VI

Durante aquellos terribles días que siguieron a la muerte de Helen, Lyn no se movió del lado de los niños. Fue Cliff, absolutamente dueño de sí, dominando aquel gran dolor que sentía, quien recibió a todos los que pasaron por la casa a testimoniar su pesar. Aquella muerte prematura de Helen fue como un acontecimiento social impresionante. Cliff era muy conocido, no como financiero destacado, vinculado a muchos negocios, sino como hombre distinguido, adicto a una sociedad que siempre le mimó y halagó.

Con su pétreo semblante, mudo y casi hosco, recibió a sus amigos y a los amigos de éstos. Recibió los testimonios de condolencia sin demostrar su desgarramiento interior. Se diría que de súbito se había convertido en una figura de mármol.

Pero a veces, cuando entraba en el salón y se encontraba con su cuñada, todo el parapeto de su valentía se venia abajo. Era Lyn, entristecida de dolor, quien trataba de consolarle.

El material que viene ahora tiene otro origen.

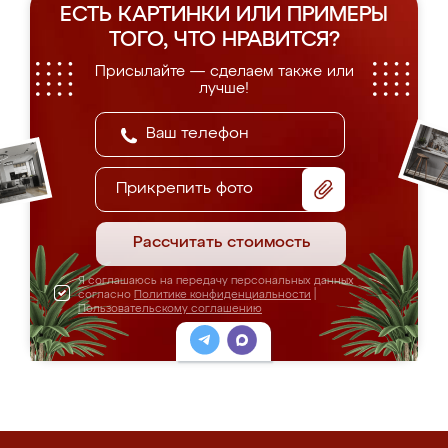
ЕСТЬ КАРТИНКИ ИЛИ ПРИМЕРЫ
ТОГО, ЧТО НРАВИТСЯ?
Присылайте — сделаем также или
лучше!
Прикрепить фото
Рассчитать стоимость
Я соглашаюсь на передачу персональных данных
согласно
Политике конфиденциальности
|
Пользовательскому соглашению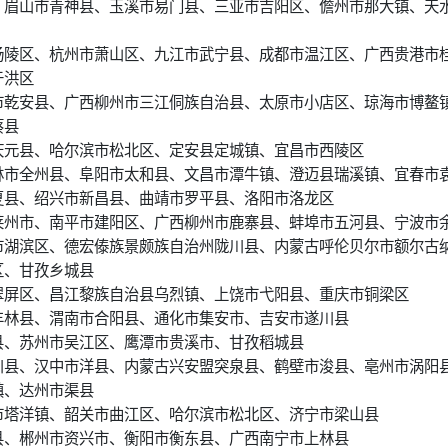
、眉山市青神县、玉溪市易门县、三亚市吉阳区、儋州市那大镇、天
杨陵区、杭州市萧山区、九江市武宁县、成都市温江区、广西贵港市
于洪区
市乾安县、广西柳州市三江侗族自治县、太原市小店区、琼海市博鳌
蔡县
庆元县、哈尔滨市松北区、定安县定城镇、宜昌市西陵区
林市全州县、阜阳市太和县、文昌市潭牛镇、澄迈县瑞溪镇、宜春市
夏县、绍兴市新昌县、曲靖市罗平县、洛阳市洛龙区
莱州市、南平市建阳区、广西柳州市鹿寨县、蚌埠市五河县、宁波市
市湖滨区、德宏傣族景颇族自治州陇川县、内蒙古呼伦贝尔市额尔古
区、甘孜乡城县
翠屏区、昌江黎族自治县乌烈镇、上饶市弋阳县、重庆市铜梁区
丰林县、渭南市合阳县、通化市集安市、吉安市遂川县
县、苏州市吴江区、鹰潭市贵溪市、甘孜稻城县
川县、汉中市洋县、内蒙古兴安盟突泉县、鹤壁市浚县、亳州市涡阳
镇、达州市渠县
市塔洋镇、韶关市曲江区、哈尔滨市松北区、济宁市梁山县
县、郴州市资兴市、衡阳市衡东县、广西南宁市上林县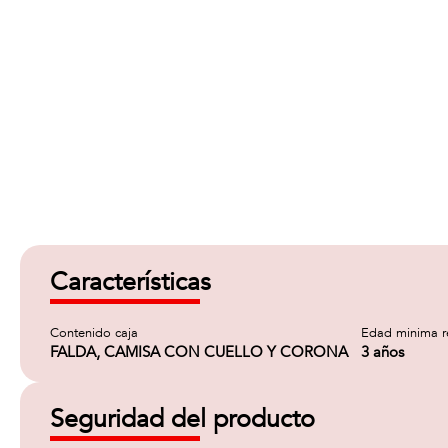
Características
Contenido caja
Edad minima 
FALDA, CAMISA CON CUELLO Y CORONA
3 años
Seguridad del producto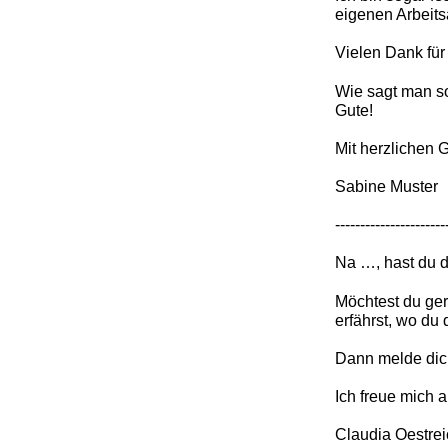
eigenen Arbeitsa
Vielen Dank für
Wie sagt man so
Gute!
Mit herzlichen 
Sabine Muster
­­­­­­­-------------------
Na …, hast du d
Möchtest du ge
erfährst, wo du 
Dann melde dich
Ich freue mich a
Claudia Oestreic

Cliff era un hombre sensible. De aquel su tremendo egoísmo apenas si quedaba nada.

Una noche, dos semanas después de la muerte de Helen, Lyn decidió abordar el tema que tanto la preocupaba y que sabía había preocupado a Helen antes de morir: los niños.

Cliff, más sereno, se sentó frente a ella, encendió un cigarrillo y fumó aprisa. Como si en su pitillo desahogara su gran dolor de esposo maltratado por el destino.

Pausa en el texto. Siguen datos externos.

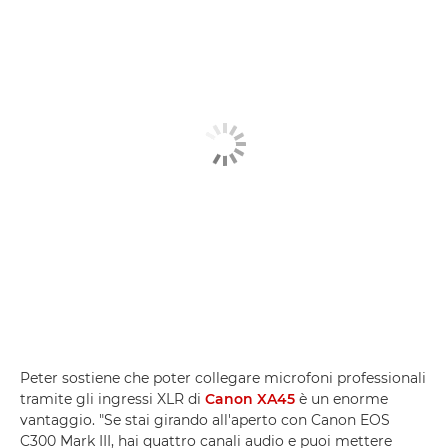
Peter sostiene che poter collegare microfoni professionali
tramite gli ingressi XLR di
Canon XA45
è un enorme
vantaggio. "Se stai girando all'aperto con Canon EOS
C300 Mark III, hai quattro canali audio e puoi mettere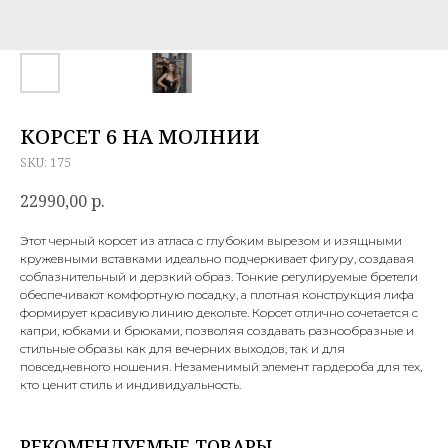
КОРСЕТ 6 НА МОЛНИИ
SKU:
175
22990,00
р.
Этот черный корсет из атласа с глубоким вырезом и изящными
кружевными вставками идеально подчеркивает фигуру, создавая
соблазнительный и дерзкий образ. Тонкие регулируемые бретели
обеспечивают комфортную посадку, а плотная конструкция лифа
формирует красивую линию декольте. Корсет отлично сочетается с
капри, юбками и брюками, позволяя создавать разнообразные и
стильные образы как для вечерних выходов, так и для
повседневного ношения. Незаменимый элемент гардероба для тех,
кто ценит стиль и индивидуальность.
РЕКОМЕНДУЕМЫЕ ТОВАРЫ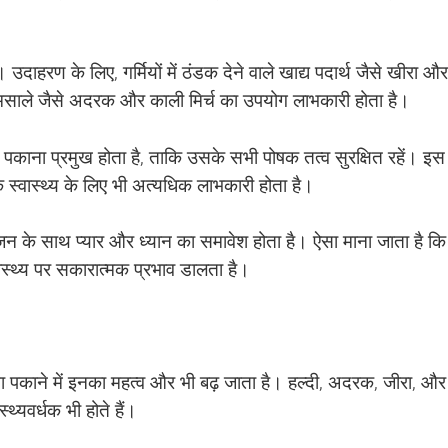
दाहरण के लिए, गर्मियों में ठंडक देने वाले खाद्य पदार्थ जैसे खीरा और
ाले मसाले जैसे अदरक और काली मिर्च का उपयोग लाभकारी होता है।
पकाना प्रमुख होता है, ताकि उसके सभी पोषक तत्व सुरक्षित रहें। इस
ि स्वास्थ्य के लिए भी अत्यधिक लाभकारी होता है।
जन के साथ प्यार और ध्यान का समावेश होता है। ऐसा माना जाता है कि
वास्थ्य पर सकारात्मक प्रभाव डालता है।
ाना पकाने में इनका महत्व और भी बढ़ जाता है। हल्दी, अदरक, जीरा, और
्थ्यवर्धक भी होते हैं।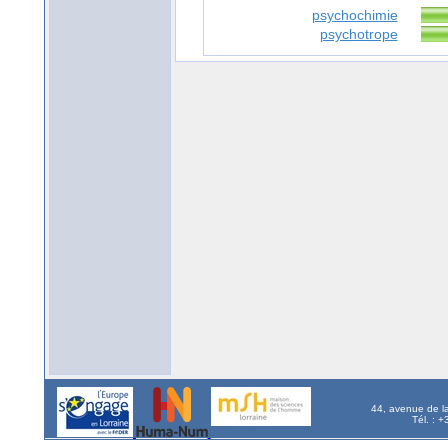
psychochimie
psychotrope
44, avenue de l
Tél. : 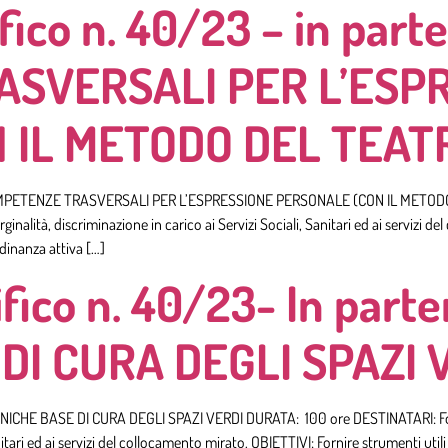
co n. 40/23 – in parte
SVERSALI PER L’ESP
 IL METODO DEL TEAT
3: COMPETENZE TRASVERSALI PER L’ESPRESSIONE PERSONALE (CON IL METOD
ginalità, discriminazione in carico ai Servizi Sociali, Sanitari ed ai serviz
adinanza attiva […]
co n. 40/23- In parten
DI CURA DEGLI SPAZI 
ECNICHE BASE DI CURA DEGLI SPAZI VERDI DURATA: 100 ore DESTINATARI: Form
anitari ed ai servizi del collocamento mirato. OBIETTIVI: Fornire strumenti uti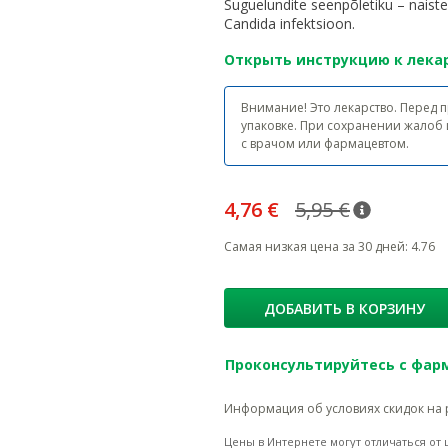
Suguelundite seenpõletiku – naiste
Candida infektsioon.
Открыть инструкцию к лека
Внимание! Это лекарство. Перед
упаковке. При сохранении жалоб
с врачом или фармацевтом.
4,76 €
5,95 €
nõuanne
Tavaline h
Самая низкая цена за 30 дней
:
4.76
ДОБАВИТЬ В КОРЗИНУ
Проконсультируйтесь с фа
Информация об условиях скидок на 
Цены в Интернете могут отличаться от ц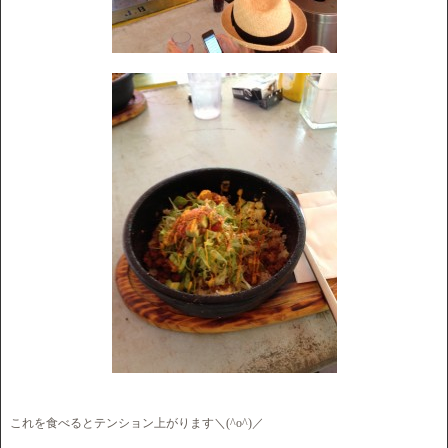
これを食べるとテンション上がります＼(^o^)／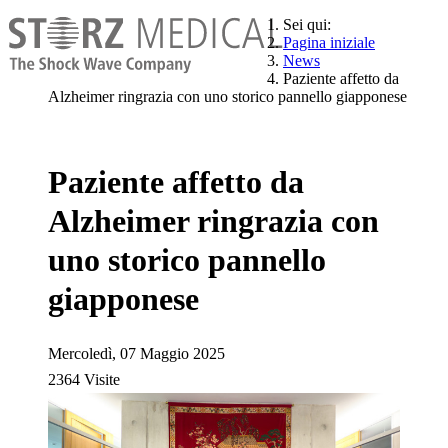
Sei qui:
Pagina iniziale
News
Paziente affetto da
Alzheimer ringrazia con uno storico pannello giapponese
Paziente affetto da
Alzheimer ringrazia con
uno storico pannello
giapponese
Mercoledì, 07 Maggio 2025
2364 Visite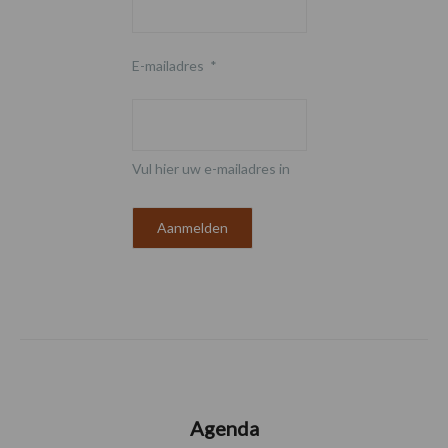
E-mailadres
*
Vul hier uw e-mailadres in
Agenda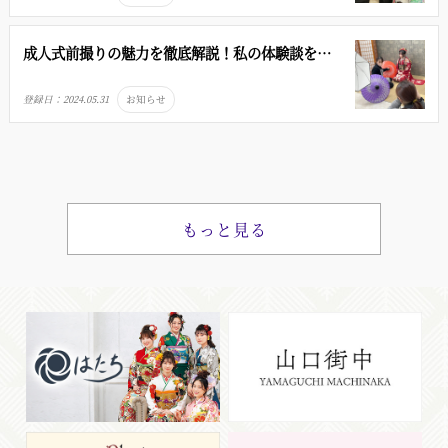
成人式前撮りの魅力を徹底解説！私の体験談をシ
ェアします！
登録日：
2024.05.31
お知らせ
もっと見る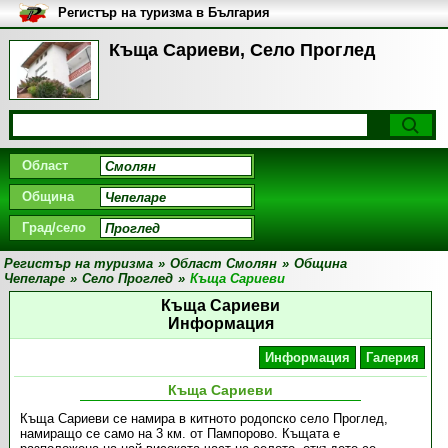
Регистър на туризма в България
Къща Сариеви, Село Проглед
Област
Община
Град/село
Регистър на туризма
»
Област Смолян
»
Община
Чепеларе
»
Село Проглед
»
Къща Сариеви
Къща Сариеви
Информация
Информация
Галерия
Къща Сариеви
Къща Сариеви се намира в китното родопско село Проглед,
намиращо се само на 3 км. от Пампорово. Къщата е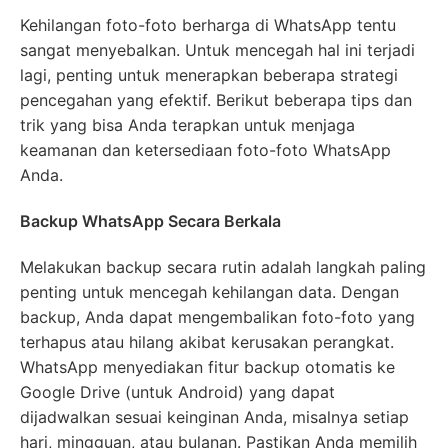
Kehilangan foto-foto berharga di WhatsApp tentu
sangat menyebalkan. Untuk mencegah hal ini terjadi
lagi, penting untuk menerapkan beberapa strategi
pencegahan yang efektif. Berikut beberapa tips dan
trik yang bisa Anda terapkan untuk menjaga
keamanan dan ketersediaan foto-foto WhatsApp
Anda.
Backup WhatsApp Secara Berkala
Melakukan backup secara rutin adalah langkah paling
penting untuk mencegah kehilangan data. Dengan
backup, Anda dapat mengembalikan foto-foto yang
terhapus atau hilang akibat kerusakan perangkat.
WhatsApp menyediakan fitur backup otomatis ke
Google Drive (untuk Android) yang dapat
dijadwalkan sesuai keinginan Anda, misalnya setiap
hari, mingguan, atau bulanan. Pastikan Anda memilih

Alzó la cabeza. La miró como ausente.

—Perdona —dijo—, me había olvidado de tu presencia.

Lyn se limitó a sonreír. Era su sonrisa tan pálida como su semblante.

—Deseaba hablarte, Cliff.

—Sí, lo supongo. Tienes tu hogar, tu vida... Querrás volver a tu casa.

—Pues..., sí. Pero los niños...

Parecían cortados los dos. ¡Los niños! Todos los días al acostarse y levantarse y. aun durante el día, preguntaban por su madre, la llamaban a gritos. Nunca tuvieron madre, y, de pronto, cuando la sintieron a su lado aquellos pocos meses, la adoraron, y faltarles ahora era como una crueldad que no resistían.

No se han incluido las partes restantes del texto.